**TASK DIRECTIONS:**
Among the lines of the records below, copy those that hold the word "print".

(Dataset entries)
━━━━━━━━━━━━━━━━

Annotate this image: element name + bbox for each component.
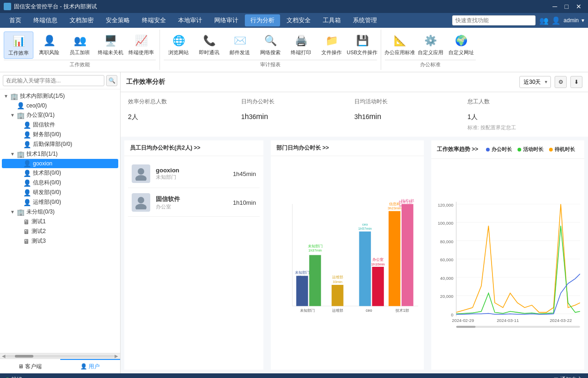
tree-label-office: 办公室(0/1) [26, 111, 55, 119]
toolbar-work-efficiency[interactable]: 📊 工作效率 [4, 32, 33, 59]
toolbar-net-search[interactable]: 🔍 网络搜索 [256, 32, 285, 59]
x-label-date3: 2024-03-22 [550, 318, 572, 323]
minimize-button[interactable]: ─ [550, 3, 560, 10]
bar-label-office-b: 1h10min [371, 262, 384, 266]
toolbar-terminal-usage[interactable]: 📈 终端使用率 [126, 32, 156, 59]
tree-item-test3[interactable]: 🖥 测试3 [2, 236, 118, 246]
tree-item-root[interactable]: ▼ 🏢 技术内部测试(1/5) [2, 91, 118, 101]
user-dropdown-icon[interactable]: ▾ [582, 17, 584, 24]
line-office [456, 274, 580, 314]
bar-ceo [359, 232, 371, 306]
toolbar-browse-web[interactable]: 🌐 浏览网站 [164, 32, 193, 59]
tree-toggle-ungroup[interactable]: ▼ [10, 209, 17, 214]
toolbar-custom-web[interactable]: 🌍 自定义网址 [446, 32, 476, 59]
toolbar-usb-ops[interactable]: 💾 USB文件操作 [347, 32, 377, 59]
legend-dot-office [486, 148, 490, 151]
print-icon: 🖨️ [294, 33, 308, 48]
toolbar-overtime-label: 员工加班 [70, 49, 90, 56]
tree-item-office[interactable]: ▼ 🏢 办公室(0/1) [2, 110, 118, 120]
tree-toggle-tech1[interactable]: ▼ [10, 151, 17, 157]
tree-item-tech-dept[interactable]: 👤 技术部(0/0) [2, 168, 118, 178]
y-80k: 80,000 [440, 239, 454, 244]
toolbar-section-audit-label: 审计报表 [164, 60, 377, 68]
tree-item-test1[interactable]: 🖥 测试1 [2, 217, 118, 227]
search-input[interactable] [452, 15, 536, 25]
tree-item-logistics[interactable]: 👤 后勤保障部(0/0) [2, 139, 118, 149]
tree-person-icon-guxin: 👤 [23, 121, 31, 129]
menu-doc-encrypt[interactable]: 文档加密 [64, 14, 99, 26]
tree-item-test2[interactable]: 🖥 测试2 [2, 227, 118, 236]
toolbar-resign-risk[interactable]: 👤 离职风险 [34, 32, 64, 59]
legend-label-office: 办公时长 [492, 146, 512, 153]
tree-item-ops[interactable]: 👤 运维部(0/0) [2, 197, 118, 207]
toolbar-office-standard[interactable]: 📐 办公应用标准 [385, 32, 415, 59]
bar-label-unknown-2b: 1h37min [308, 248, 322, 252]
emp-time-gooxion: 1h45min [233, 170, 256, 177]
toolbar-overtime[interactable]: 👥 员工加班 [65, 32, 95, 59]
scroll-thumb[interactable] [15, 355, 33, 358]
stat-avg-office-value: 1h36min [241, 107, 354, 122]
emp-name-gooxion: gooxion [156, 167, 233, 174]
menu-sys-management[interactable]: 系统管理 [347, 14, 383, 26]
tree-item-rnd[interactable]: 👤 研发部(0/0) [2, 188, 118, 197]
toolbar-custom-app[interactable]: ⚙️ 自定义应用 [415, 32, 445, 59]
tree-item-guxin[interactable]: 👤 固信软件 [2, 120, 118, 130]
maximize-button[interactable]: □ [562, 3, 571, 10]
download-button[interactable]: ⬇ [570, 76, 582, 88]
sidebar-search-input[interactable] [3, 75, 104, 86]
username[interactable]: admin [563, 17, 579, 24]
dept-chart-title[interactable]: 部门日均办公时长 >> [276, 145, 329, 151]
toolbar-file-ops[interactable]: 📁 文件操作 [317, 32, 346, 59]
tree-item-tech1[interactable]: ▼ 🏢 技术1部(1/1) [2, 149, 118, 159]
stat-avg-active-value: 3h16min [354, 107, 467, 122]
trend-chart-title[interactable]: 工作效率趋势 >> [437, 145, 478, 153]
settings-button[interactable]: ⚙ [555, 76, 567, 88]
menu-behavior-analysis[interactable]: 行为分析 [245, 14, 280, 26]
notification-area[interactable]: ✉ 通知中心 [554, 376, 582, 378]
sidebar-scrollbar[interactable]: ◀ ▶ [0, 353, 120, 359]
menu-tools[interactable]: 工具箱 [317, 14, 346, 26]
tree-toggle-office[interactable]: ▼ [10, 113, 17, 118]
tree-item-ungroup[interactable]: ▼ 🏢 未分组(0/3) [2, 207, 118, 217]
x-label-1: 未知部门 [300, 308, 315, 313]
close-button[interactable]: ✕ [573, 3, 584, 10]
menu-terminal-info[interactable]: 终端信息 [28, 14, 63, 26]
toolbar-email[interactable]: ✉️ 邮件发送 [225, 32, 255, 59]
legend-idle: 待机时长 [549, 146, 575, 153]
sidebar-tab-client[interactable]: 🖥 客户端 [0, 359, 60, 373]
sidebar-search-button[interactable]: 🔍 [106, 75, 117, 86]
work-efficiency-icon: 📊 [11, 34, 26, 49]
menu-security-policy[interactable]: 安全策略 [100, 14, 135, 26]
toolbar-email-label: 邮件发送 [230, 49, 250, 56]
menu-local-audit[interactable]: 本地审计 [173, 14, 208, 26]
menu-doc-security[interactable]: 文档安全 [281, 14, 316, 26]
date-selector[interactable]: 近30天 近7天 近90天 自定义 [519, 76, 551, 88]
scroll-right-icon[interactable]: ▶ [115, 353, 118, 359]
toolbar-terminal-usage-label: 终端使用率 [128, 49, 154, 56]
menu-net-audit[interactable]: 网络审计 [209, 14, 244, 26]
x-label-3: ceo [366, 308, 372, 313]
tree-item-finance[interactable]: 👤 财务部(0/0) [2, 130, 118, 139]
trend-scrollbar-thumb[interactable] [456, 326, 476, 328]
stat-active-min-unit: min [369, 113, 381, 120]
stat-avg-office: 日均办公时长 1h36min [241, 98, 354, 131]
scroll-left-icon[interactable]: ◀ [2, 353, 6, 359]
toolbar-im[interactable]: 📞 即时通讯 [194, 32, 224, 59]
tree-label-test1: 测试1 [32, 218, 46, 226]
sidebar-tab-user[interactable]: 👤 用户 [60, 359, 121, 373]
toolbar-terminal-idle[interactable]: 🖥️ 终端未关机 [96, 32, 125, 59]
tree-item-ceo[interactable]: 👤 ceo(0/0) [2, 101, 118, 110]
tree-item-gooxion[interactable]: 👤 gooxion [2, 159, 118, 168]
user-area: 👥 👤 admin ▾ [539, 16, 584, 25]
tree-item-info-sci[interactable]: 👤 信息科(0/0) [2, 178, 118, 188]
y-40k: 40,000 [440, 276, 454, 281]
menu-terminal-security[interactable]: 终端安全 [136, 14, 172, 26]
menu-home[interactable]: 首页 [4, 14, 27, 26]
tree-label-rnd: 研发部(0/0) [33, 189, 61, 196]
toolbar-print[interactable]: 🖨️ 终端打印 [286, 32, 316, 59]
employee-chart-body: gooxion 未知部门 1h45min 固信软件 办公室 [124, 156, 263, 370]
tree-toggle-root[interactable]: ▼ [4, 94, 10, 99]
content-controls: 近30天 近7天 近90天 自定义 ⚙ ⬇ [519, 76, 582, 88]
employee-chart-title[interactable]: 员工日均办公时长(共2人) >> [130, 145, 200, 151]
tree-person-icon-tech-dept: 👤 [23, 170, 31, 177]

━━━━━━━━━━━━━━━━

**FINAL ANSWER:**
print-icon: 🖨️ [294, 33, 308, 48]
toolbar-print[interactable]: 🖨️ 终端打印 [286, 32, 316, 59]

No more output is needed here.